Firstly, he points to buyers needing support in getting hold of more ServiceNow platform skills. ServiceNow already has its NextGen skills programme, but McDermott recently announced a new RiseUp project too that aims to skill one million workers worldwide in the Now platform. That will take time, but it’s clearly front of mind for the vendor. 

Secondly, Tzitzon says that ServiceNow needs to better communicate the company’s roadmaps. He explains: 

I tell our people this all the time. The person who is most likely to be a ServiceNow platform owner in the IT service and operations management area is not typically the person in the company that has the current permission to go and action in areas such as employee experience, customer service, DevOps, security, low code apps, etc. 

What those platform owners want from us is: tell me the steps I need take. Which aspects of the portfolio do I consume in which order? Which stakeholder relationships do I build internally in my company so that we can standardize in ServiceNow? And I think that’s an inherently reasonable ask from our customers. We’ve not done enough to make that easy. 

And if ServiceNow achieves its ambition of $16 billion revenue by 2026, that’s a significant amount of growth in a short period of time (more than doubling where its current ARR is at). Tzitzon is also very focused on protecting what he believes is an important company culture, as well as continuing to offer opportunities for employees and partners. But more importantly, Tzitzon believes ServiceNow needs to get back to basics too and articulate that its value could have far-reaching consequences for a business. He concludes: 

The audacious version [of where I’d like to see us in the next couple of years] - is that workflow automation and the broad technical terms we’ve used to describe what ServiceNow does, have always clouded our far more basic and fundamental value proposition; which is: what assets do you have and what tasks do you want to improve? 
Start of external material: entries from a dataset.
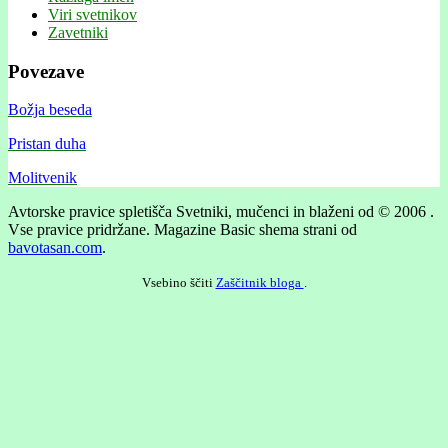
Viri svetnikov
Zavetniki
Povezave
Božja beseda
Pristan duha
Molitvenik
Avtorske pravice spletišča Svetniki, mučenci in blaženi od © 2006 .
Vse pravice pridržane.
Magazine Basic shema strani od
bavotasan.com
.
Vsebino ščiti
Zaščitnik bloga
.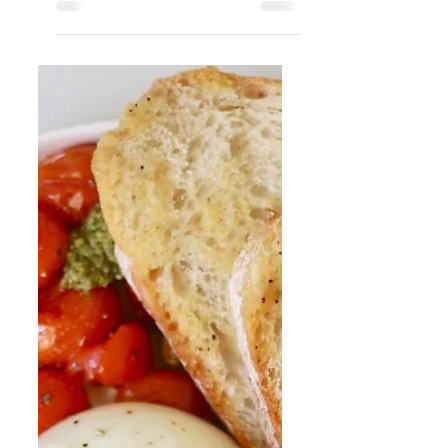
potti, lisa suhkur ja keeda kuni 5 minutti (nii
kaua kuni suhkur on lahustunud), Jahuta
siirup. Valmista saadud siirupist limonaad
segades kokku siirp ja mullivesi. Siirupi ja
mullivee koguseid sega oma maitse järgi.
Serveeri limonaad jääkuubikute ja
sidruniviiludega.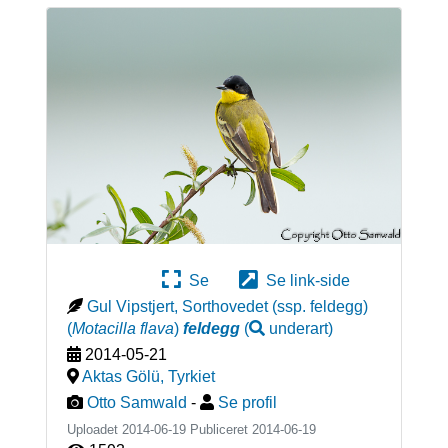
Se
Se link-side
Gul Vipstjert, Sorthovedet (ssp. feldegg)
(
Motacilla flava
)
feldegg
(
underart
)
2014-05-21
Aktas Gölü
,
Tyrkiet
Otto Samwald
-
Se profil
Uploadet 2014-06-19 Publiceret
2014-06-19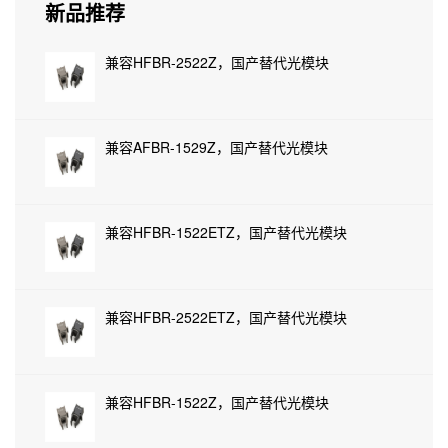
新品推荐
兼容HFBR-2522Z，国产替代光模块
兼容AFBR-1529Z，国产替代光模块
兼容HFBR-1522ETZ，国产替代光模块
兼容HFBR-2522ETZ，国产替代光模块
兼容HFBR-1522Z，国产替代光模块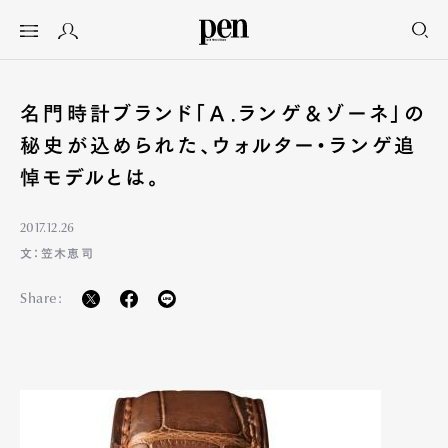
名門時計ブランド「Ａ.ランゲ＆ゾーネ」の
秘史が込められた、ウォルター・ランゲ追
悼モデルとは。
2017.12.26
文：笠木恵司
Share: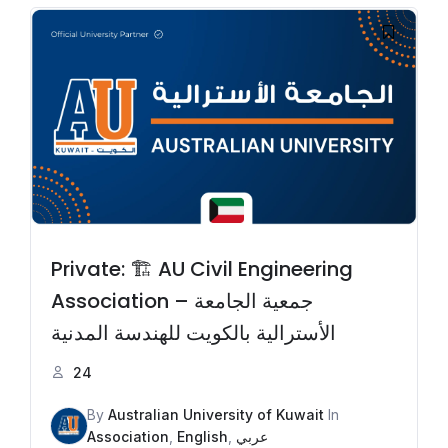
Private: 🏗️ AU Civil Engineering
Association – جمعية الجامعة
الأسترالية بالكويت للهندسة المدنية
24
By
Australian University of Kuwait
In
Association
,
English
,
عربي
That conversation could open ServiceNow to doing all kinds of things. I’m waiting for the moments where more of those lightbulbs go off. If we’re going to open the floodgates and standardize for these things, why don’t we just open the floodgates and fundamentally rethink how this business operates and do it on ServiceNow? I hope at some point we’re talking about those situations. 

My take

ServiceNow’s problem (if you can call it that) - and the problem of workflow - is that it requires imagination from those using the platform to rethink the opportunity with a new set of tools available to them. If you could do this work differently to create a different experience for your employees and customers, what would that look like? Forget about the processes and systems you’ve had in place for a number of years, if you could do it differently, how would you? That’s hard for some people. 

Most of that is just convincing them that they’re allowed to think differently about their problems and showcasing examples of what the world of work could look like. I heard some excellent examples at World Forum from customers that are doing exactly that, which will help. And this is an education process on ServiceNow’s part - but with a commitment to it (which Tzitzon seems to understand) there could be ample opportunity for the vendor.